Ann Boulton’s essay, which follows, tells the story of two immigrant Italian founders and their new work once transplanted to foundries in Manhattan at the Henry-Bonnard Bronze Company (where Frederic Remington went to cast his first sculpture Bronco Buster in 1895) and Roman Bronze Works (where both Remington and Augustus Saint-Gaudens shifted from Bonnard). She discusses the differences between the French and Italian methods of lost-wax casting and sand casting and notes that Malvina Hoffman chose sand casting over lost wax, as it was cheaper. Over and over in this volume, in fact, the exigencies of personal and business finances pop up as crucial drivers in the history of sculpture from this period. Competition for clients as well as the emerging preference for lost wax over sand casting defined the rivalry between Bonnard and Roman Bronze Works, for example.

In chapter 4, Veronika Wiegartz covers the gradual spread of lost wax in Germany with the Gladenbeck firm’s embrace of the technique in Berlin.
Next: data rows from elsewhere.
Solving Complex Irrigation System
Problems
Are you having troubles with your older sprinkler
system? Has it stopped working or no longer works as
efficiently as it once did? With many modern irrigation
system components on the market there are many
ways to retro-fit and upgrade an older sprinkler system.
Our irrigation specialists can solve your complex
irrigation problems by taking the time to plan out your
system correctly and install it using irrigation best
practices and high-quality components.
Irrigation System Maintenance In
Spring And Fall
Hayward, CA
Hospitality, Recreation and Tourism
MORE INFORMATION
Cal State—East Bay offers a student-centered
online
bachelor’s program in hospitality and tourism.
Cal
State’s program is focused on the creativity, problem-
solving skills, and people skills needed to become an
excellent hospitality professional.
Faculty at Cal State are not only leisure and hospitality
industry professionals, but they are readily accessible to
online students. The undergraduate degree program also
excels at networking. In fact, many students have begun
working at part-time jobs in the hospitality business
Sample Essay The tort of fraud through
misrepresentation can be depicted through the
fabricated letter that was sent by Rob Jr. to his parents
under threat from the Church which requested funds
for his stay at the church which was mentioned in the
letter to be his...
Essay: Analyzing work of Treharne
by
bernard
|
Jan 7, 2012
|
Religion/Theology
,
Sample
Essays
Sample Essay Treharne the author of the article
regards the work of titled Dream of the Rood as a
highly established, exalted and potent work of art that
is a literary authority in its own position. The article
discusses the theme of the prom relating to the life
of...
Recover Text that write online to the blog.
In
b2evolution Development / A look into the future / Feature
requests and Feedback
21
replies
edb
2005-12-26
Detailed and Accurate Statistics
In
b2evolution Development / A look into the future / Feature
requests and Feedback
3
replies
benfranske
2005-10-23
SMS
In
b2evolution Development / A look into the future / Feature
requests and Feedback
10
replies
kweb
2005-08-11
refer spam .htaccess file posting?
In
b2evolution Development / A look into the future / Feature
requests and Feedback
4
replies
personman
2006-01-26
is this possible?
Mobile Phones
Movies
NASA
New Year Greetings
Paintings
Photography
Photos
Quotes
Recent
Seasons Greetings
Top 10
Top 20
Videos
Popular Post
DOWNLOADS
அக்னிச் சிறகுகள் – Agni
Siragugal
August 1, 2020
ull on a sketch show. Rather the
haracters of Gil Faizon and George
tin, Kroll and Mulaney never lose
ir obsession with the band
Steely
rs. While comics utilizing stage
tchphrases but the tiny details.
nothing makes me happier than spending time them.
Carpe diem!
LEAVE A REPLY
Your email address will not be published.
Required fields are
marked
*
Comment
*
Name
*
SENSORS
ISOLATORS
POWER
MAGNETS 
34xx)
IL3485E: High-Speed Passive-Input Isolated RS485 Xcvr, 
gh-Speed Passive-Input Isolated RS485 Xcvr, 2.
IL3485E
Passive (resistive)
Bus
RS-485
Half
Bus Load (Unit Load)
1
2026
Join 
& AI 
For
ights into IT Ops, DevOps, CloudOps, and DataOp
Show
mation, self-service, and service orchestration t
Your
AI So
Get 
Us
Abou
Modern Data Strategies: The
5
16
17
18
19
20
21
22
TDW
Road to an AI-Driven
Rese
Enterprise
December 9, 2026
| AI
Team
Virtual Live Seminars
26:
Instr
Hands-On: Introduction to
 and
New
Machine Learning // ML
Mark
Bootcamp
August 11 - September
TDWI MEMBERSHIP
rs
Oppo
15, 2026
Introducing a gelatin compound later to be used widely in foundries to obtain negative molds, the Gladenbeck firm made casting editions of small sculptures much easier in terms of time and money, though lost wax was of no help with monumental works. She recounts how the Noack foundry in Berlin, founded in 1897, was urged toward lost wax by younger, more modern artists such as Georg Kolbe. Wiegartz’s chapter is most incisive when examining the reasons for the development of lost wax.

Rebecca Wade, in chapter 5, discusses Italian founders’ domination of lost wax in Britain, focusing on Enrico Cantoni’s shift from casting in plaster to bronze, using lost wax and producing bronzes for Frederic Leighton and Alfred Stevens. She notes that “the production of plaster casts was important to the process of casting in bronze, and the two trades operated in dialogue and close geographical proximity” (115). Wade observes that the sculptor Alfred Gilbert became crucial to the push toward lost wax in Britain from what he had seen in Italy. Dalou’s student Edouard Lanteri also became influential in this regard with his publication of a three-volume Modelling: A Guide for Teachers and Students (1902–11).

Japan, too, makes an appearance in two chapters of the first half, with Massimiliano Marafon Pecoraro’s study of Vincenzo Ragusa’s studio in Tokyo (after Japan’s 1854 opening to the West). Ragusa brought Italian lost-wax methods to Japan. Yasuko Tsuchikane’s chapter tells of the technique’s rediscovery in Japan in the early 1960s, when it was seen as a mark of modernity. This chapter is best when providing a close examination of why lost wax developed in Japan—in short, the motivations for its development there. Japanese sculpture experienced two waves of Italian impact on casting techniques: a first in the late nineteenth century, and a second in the early post-World War II era. Of Ragusa’s contribution in Japan, she writes that it “can be seen as just one small part of the Japanese government’s sweeping efforts to promote modernization, which it equated with Westernization, across the country” (147). Knowledge of casting monumental sculptures was scarce in Japan at the time. “Western-derived casting methods were considered synonymous with, and symbols of, the type of modern civilization that the Japanese government craved in its representation of a burgeoning nation that had recently joined the world community of modern states” (153). The very existence of a genre of object called chokoku (the Western-imported framework of sculpture as a concept applicable to fine art objects and artistic practices) betrays the developing awareness or intent to distinguish between fine art and craft. Tsuchikane notes Japan “is one of many non-Western nations where historically, in their premodern, pre-westernized, indigenous cultural backgrounds, there was no differentiation between ‘fine art’ objects such as sculpture, and non-fine art objects such as decorative works” (142–43). Therefore, the development of lost wax in Japan must be examined in a broader framework that includes decorative art. One example Tsuchikane takes up is Kōtarō Takamura’s Hand (1918, Asakura Museum of Sculpture), which was made as a tribute to Rodin, whose work had influenced Takamura. A cult to Rodin soon formed in Japan. Takamura’s Hand used neither lost-wax nor sand casting techniques but the Japanese mane method, adapted from decorative art and domestic non-fine-art procedures. Only after the early 1960s did Japanese sculptors embrace lost-wax.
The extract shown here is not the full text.